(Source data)
■ ■ ■

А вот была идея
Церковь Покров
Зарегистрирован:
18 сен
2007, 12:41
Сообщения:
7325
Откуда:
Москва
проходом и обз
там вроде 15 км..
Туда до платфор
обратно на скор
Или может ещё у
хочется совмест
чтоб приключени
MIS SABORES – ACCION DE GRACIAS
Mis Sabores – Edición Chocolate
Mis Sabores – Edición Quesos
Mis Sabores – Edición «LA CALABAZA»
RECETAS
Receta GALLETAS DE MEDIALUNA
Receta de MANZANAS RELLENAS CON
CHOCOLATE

■ ■ ■

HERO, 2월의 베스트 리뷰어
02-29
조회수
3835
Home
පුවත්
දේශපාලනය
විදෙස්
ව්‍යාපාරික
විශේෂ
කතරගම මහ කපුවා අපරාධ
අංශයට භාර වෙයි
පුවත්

■ ■ ■

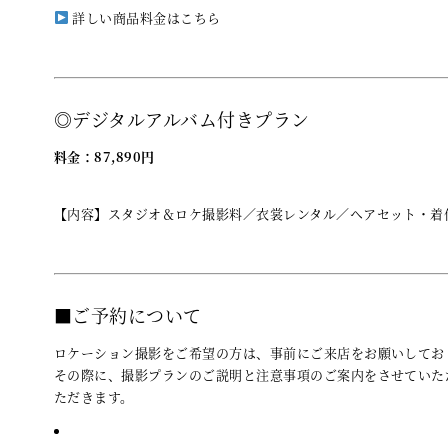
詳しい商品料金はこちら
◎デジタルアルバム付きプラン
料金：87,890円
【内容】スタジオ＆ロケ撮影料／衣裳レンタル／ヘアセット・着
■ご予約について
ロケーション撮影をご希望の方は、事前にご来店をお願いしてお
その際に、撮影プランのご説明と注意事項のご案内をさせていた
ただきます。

■ ■ ■

#### WHAT TO PRODUCE
Show every line of the entries above where the word "Edición" occurs.

#### ANSWER FOR THIS EXERCISE
Mis Sabores – Edición Chocolate
Mis Sabores – Edición Quesos
Mis Sabores – Edición «LA CALABAZA»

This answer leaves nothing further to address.